I don't have a problem with the Boston trade. My least favorite part of it was aquiring Raef, but that's amost entirely due to his contract. He's servicable, and he'll give you an offensive lift probably 20 times a year where he drops double figures. But the more I think about it, Theo just seems to be getting more and more brittle. Maybe if the Blazers are in contention, he doesn't sit out game after game with ankle tendonitis - I don't know. But it sure got old watching teams just kill us on the boards last year and Theo on the bench. Raef seems more likely to stay healthy - I just hope that extra year on his contract doesn't come back to haunt us.


----------



## PorterIn2004 (Jan 1, 2003)

kaydow said:


> I just hope that extra year on his contract doesn't come back to haunt us.


I don't see how it would, given that this team is gonna be up against the cap for as far as the eye can see.


----------



## Verro (Jul 4, 2005)

He has 3 years left on probably the worst contract in the NBA, and his production is steadily declining. We would have to pay another team to take him off our hands. It's no wonder every trade proposed by a boston fan over the last few years has included LaFrentz.


----------



## For Three! Rip City! (Nov 11, 2003)

Well now granted Raef is not our savior but he will be a nice contributer.

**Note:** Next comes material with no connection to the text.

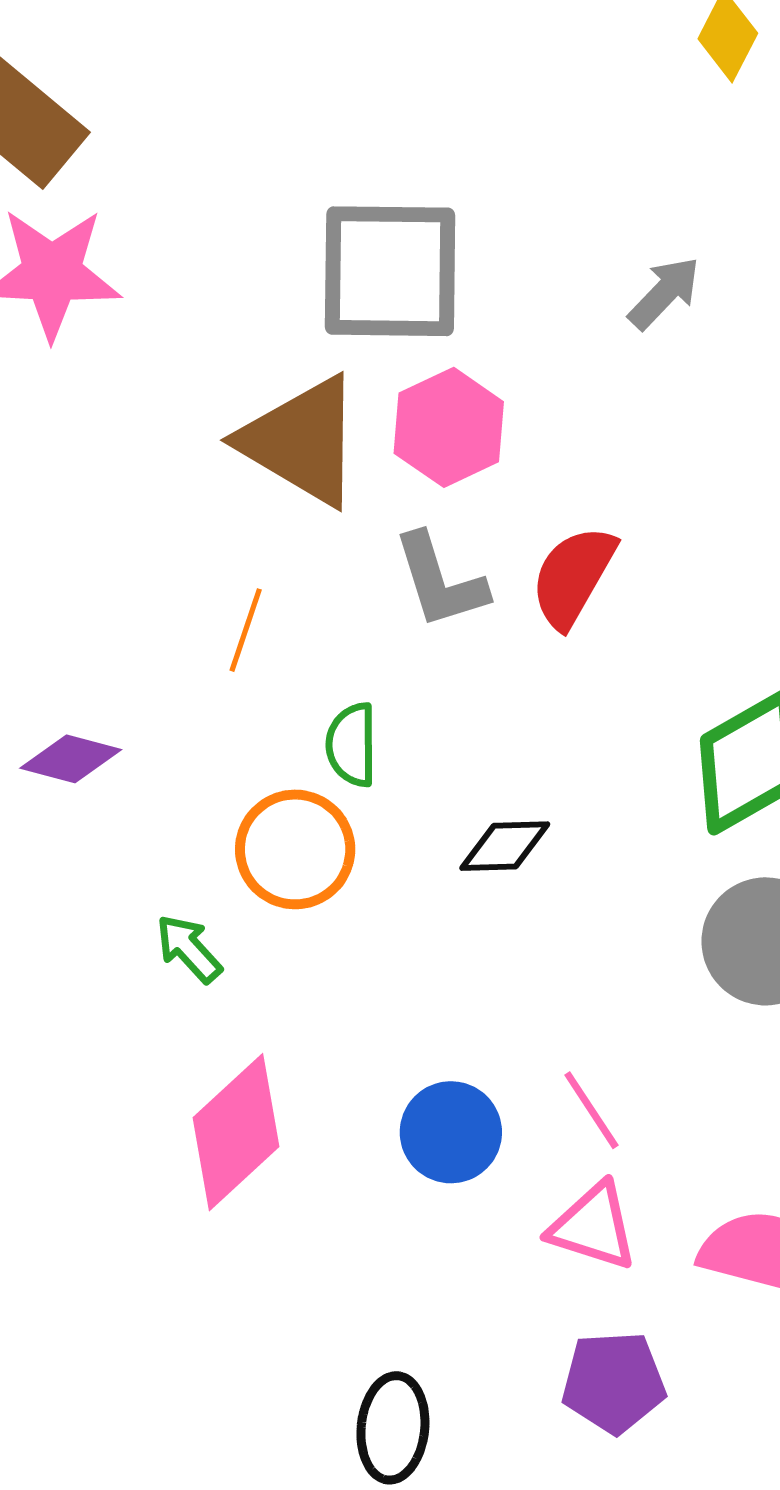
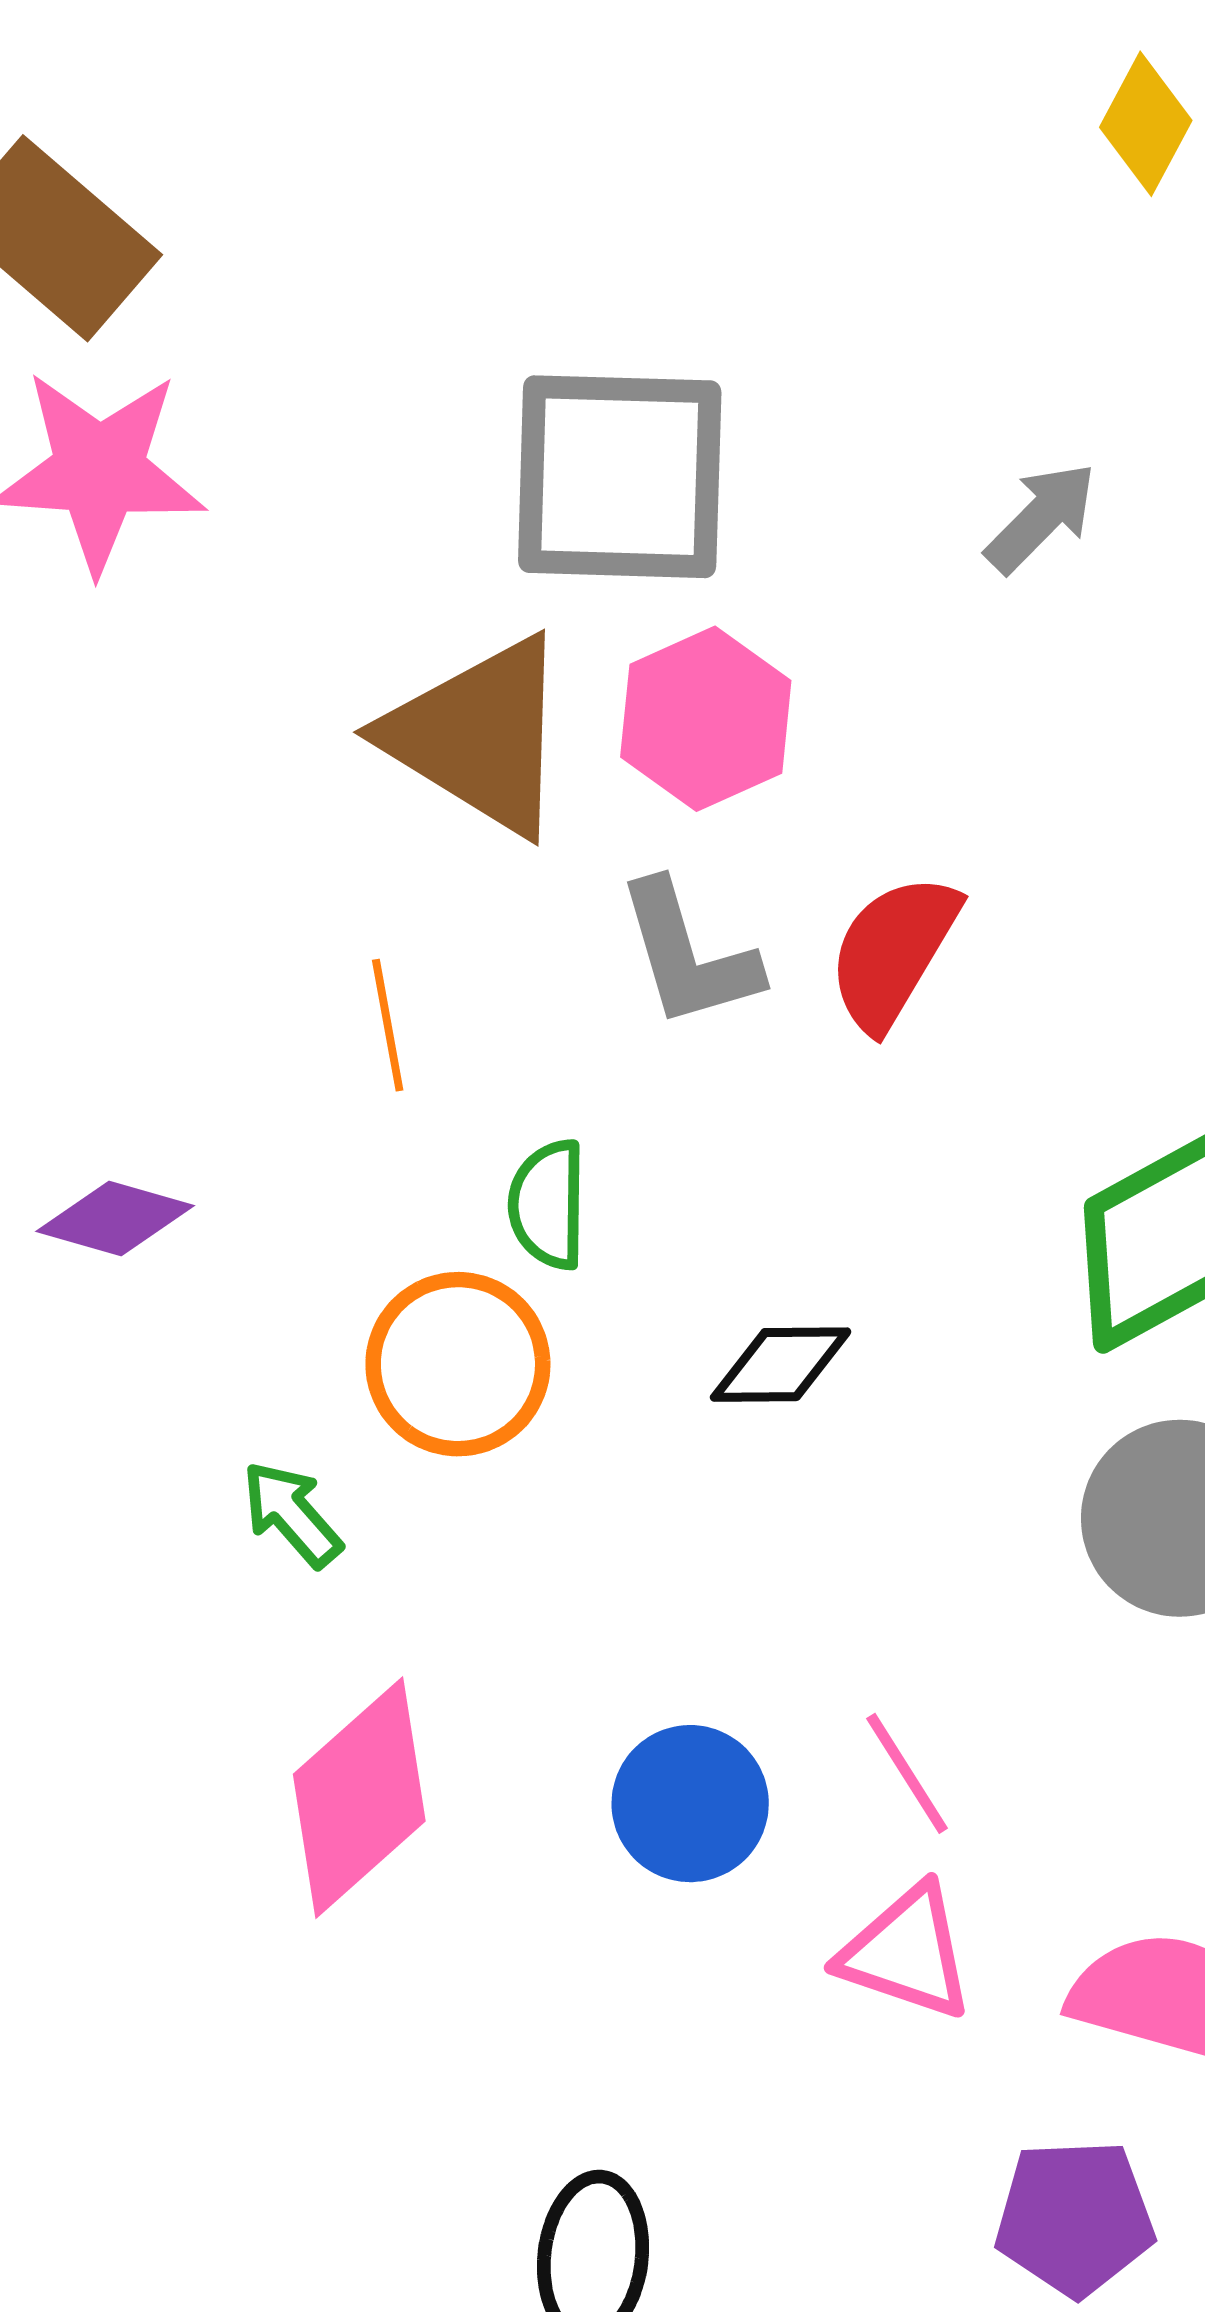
orange line: (246, 630) -> (388, 1025), turned -30
purple pentagon: (614, 1382) -> (1075, 2218), moved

I don't think his contract is the "worst" in the NBA. If you really want to feel better take a look at the contract Starbury has with New York or Kmart with Denver.

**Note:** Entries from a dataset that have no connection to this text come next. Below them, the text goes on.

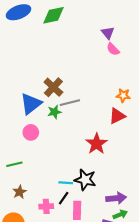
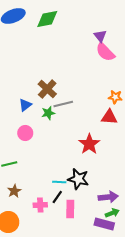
pink semicircle: (113, 49) -> (105, 52), size x1.5
blue triangle: (31, 104) -> (25, 105), size x0.6
red triangle: (117, 116) -> (109, 117), turned 30

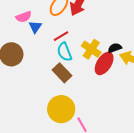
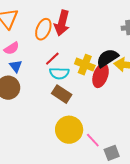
blue triangle: (35, 27) -> (16, 66), moved
black semicircle: (115, 48) -> (107, 58), size x1.6
cyan semicircle: (64, 52) -> (59, 73), turned -54

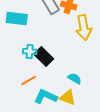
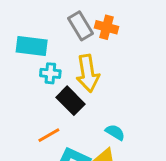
yellow arrow: (84, 28) -> (88, 73), moved
cyan cross: (30, 52) -> (50, 73), moved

That's a sure fire way to feel like Lafrentz is a bargain! Two worst contracts and a beer oughta cure ya. Call us in the morning and see how you're feeling then. :biggrin:


----------



## MARIS61 (Apr 28, 2003)

For Three! Rip City! said:


> Well now granted Raef is not our savior but he will be a nice contributer. I don't think his contract is the "worst" in the NBA. If you really want to feel better take a look at the contract Starbury has with New York or Kmart with Denver.
> 
> That's a sure fire way to feel like Lafrentz is a bargain! Two worst contracts and a beer oughta cure ya. Call us in the morning and see how you're feeling then. :biggrin:


Poppycock!

Those 2, while I'm not a fan of either, are bona fide NBA talents.

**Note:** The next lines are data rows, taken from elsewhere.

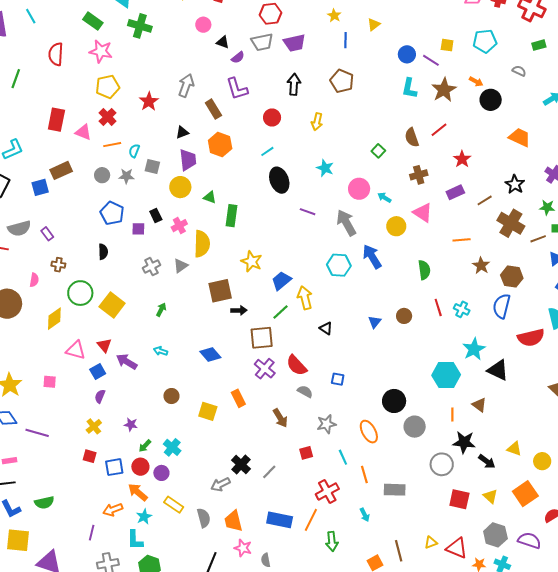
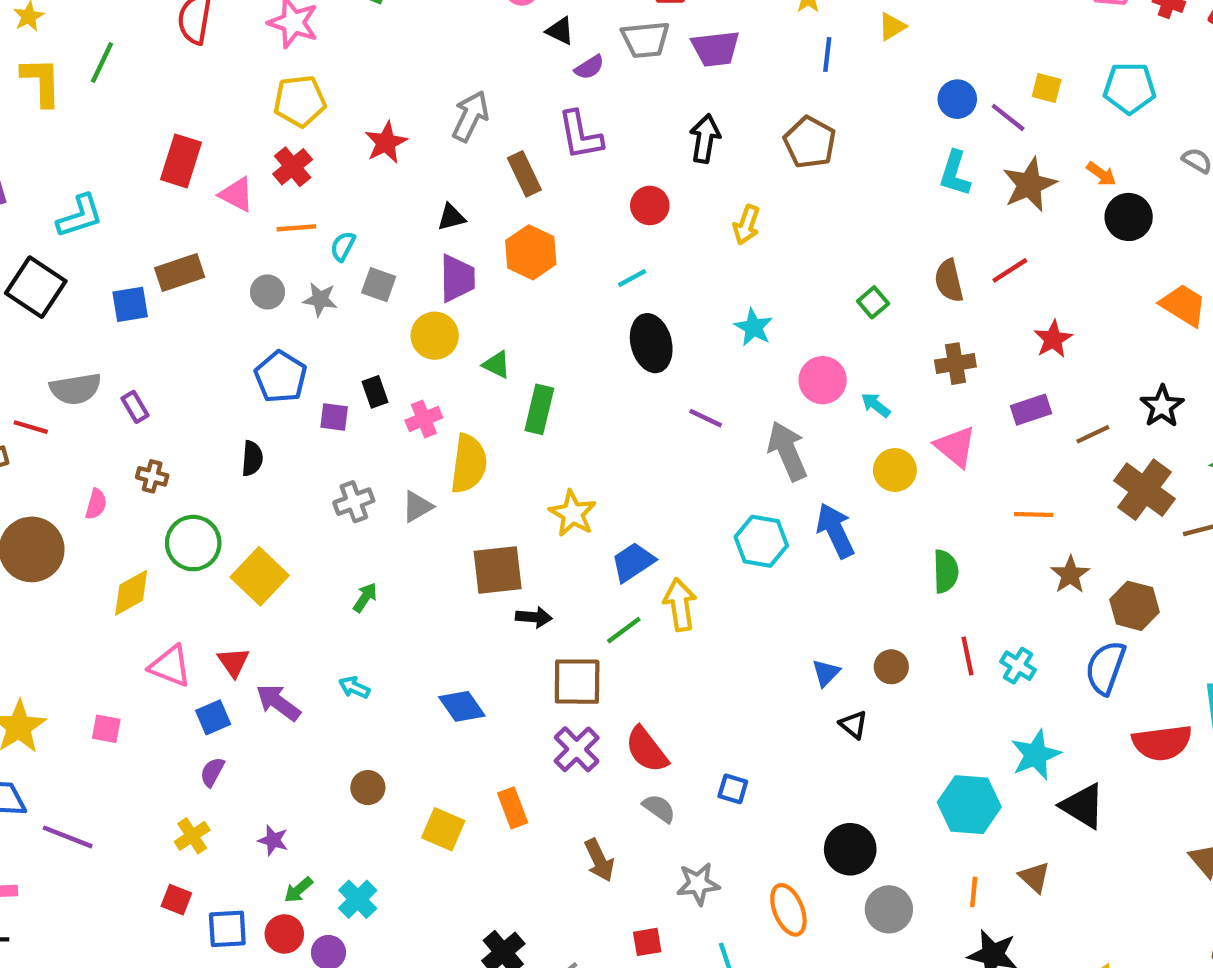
black triangle: (326, 328) -> (853, 725), moved

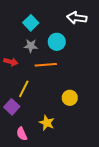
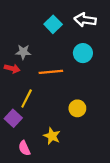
cyan square: (31, 23) -> (53, 24), moved
cyan circle: (57, 42) -> (83, 53), moved
gray star: (31, 46) -> (23, 52), moved

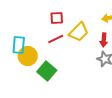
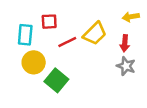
red square: (57, 18) -> (49, 22), moved
cyan rectangle: (19, 45) -> (25, 35), moved

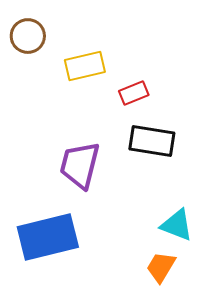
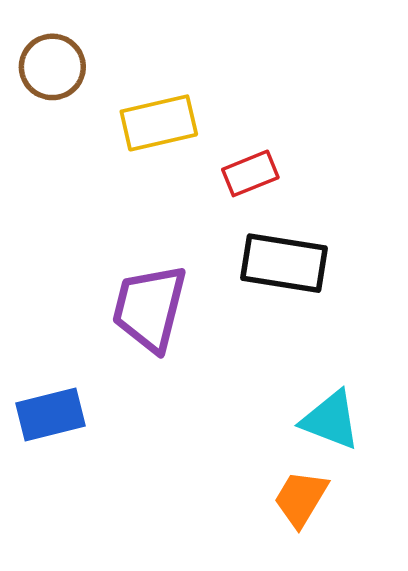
blue rectangle: (48, 237) -> (50, 414), moved, size x0.6

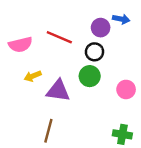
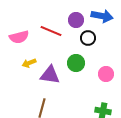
blue arrow: (121, 19) -> (102, 16), size x1.5
purple circle: (101, 28) -> (76, 20), moved
black circle: (95, 52) -> (88, 38), moved

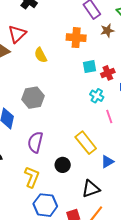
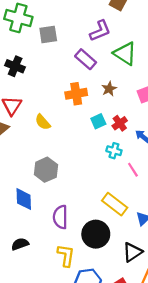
brown star: (107, 31) -> (109, 89), moved
black circle: (63, 165) -> (96, 234), size x1.6

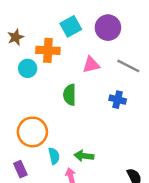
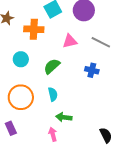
cyan circle: (28, 68) -> (21, 59), moved
green semicircle: (70, 95) -> (52, 66), turned 48
cyan semicircle: (54, 156) -> (53, 94), moved

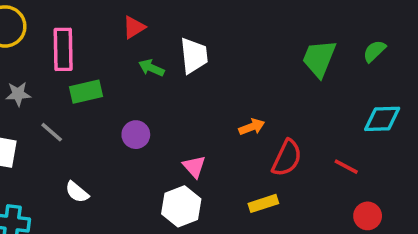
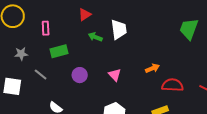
pink rectangle: (63, 49) -> (46, 28), size x0.6
purple circle: (136, 135) -> (80, 75), moved
red semicircle: (287, 158) -> (172, 85), turned -110
pink triangle: (194, 167) -> (115, 75), moved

Raef is a big guy who can hit 3's at an average percentage.

He has no other skill and is a cowardly player.

Nash's biggest strength was that he resisted every trade offer that included Raef's ridiculous contract and above all, his presence in Portland.


----------



## barfo (Jan 2, 2003)

MARIS61 said:


> He has no other skill and is a cowardly player.


If Raef is the cowardly lion, then I guess Miles is the Tin Man, and Travis is the scarecrow. 
I nominate Martell for the role of Dorothy, and Dixon as Toto. Paul Allen is the Wizard
of Oz. Bonzi was the wicked witch of the East, Sheed the wicked witch of the West, and 
Nate is Glinda the Good.

barfo


----------



## Fork (Jan 2, 2003)

Who cares how bad his contract is. We won't be under the cap for the foreseeable future and I don't have to pay him his salary. 

He can make shots, he plays average defense, he rebounds a little bit. Sounds okay to me. 

What's the problem?


----------



## Gunner (Sep 16, 2005)

barfo said:


> If Raef is the cowardly lion, then I guess Miles is the Tin Man, and Travis is the scarecrow.
> I nominate Martell for the role of Dorothy, and Dixon as Toto. Paul Allen is the Wizard
> of Oz. Bonzi was the wicked witch of the East, Sheed the wicked witch of the West, and
> Nate is Glinda the Good.
> ...


Now if the Wiz could just give Miles a brain and Travis a(some) heart,that'd solve some problems.


----------



## It's_GO_Time (Oct 13, 2005)

barfo said:


> If Raef is the cowardly lion, then I guess Miles is the Tin Man, and Travis is the scarecrow.
> I nominate Martell for the role of Dorothy, and Dixon as Toto. Paul Allen is the Wizard
> of Oz. Bonzi was the wicked witch of the East, Sheed the wicked witch of the West, and
> Nate is Glinda the Good.
> ...


 I'm guessing they traded the munchkin to Boston


----------



## It's_GO_Time (Oct 13, 2005)

Gunner said:


> Now if the Wiz could just give Miles a brain and Travis a(some) heart,that'd solve some problems.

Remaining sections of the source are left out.